For our second disclaimer, we note that Islam doesn’t have a corner on fanaticism. Sometime next year, South Carolinians can look forward to an influx of “conservative Christians” who intend to migrate and saturate the state with voters whose aim is to replace the U.S. Constitution with the Ten Commandments. Or urge secession.

Leader Cory Burnell (christianexodus.org) has conceded that “People are going to call us crazy,” and he’s right. But so far, he’s only urging that followers adhere to the Ten Commandments, which among other things forbids killing other people. When he starts urging teens to strap on bombs and blow up children, we’ll get back to you.

Meanwhile, he’s unlikely to have much effect as Americans – even South Carolinians who, admittedly, have a higher-than-average threshold for eccentricity – don’t hesitate to call a wacko a wacko.

“Sit down and shut up” rolls off the tongue in our self-correcting culture, especially when the targets are white Christians.
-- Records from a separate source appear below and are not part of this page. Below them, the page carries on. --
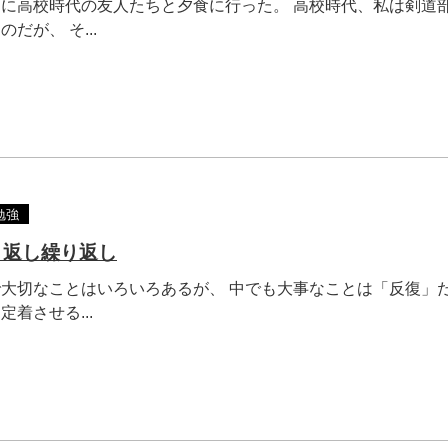
に高校時代の友人たちと夕食に行った。 高校時代、私は剣道
だが、 そ...
勉強
り返し繰り返し
大切なことはいろいろあるが、 中でも大事なことは「反復」だ
着させる...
We seem to have more difficulty speaking up when other religious or ethnic groups are involved. Our diversity training, our cultural predisposition for tolerance, our heritage of immigration and America’s characteristic good nature makes criticism of minorities and minority beliefs unpalatable. Which is why moderate Muslims must be unrelenting in eliminating – not just condemning – Islam’s bad actors.

When a Muslim cleric urges jihad against infidels, it falls to fellow Muslims to clean out the mosque, to rid Allah’s kingdom of radicals. Otherwise, it becomes increasingly difficult for non-Muslims to wrap their minds around “Islam isn’t the problem.”

It’s not enough to assert that 12 million hate-filled zealots who advocate murdering Americans and Europeans are a minority and then, feeling virtuous, return to the business of registering Muslim voters and issuing press releases about insults to Islam.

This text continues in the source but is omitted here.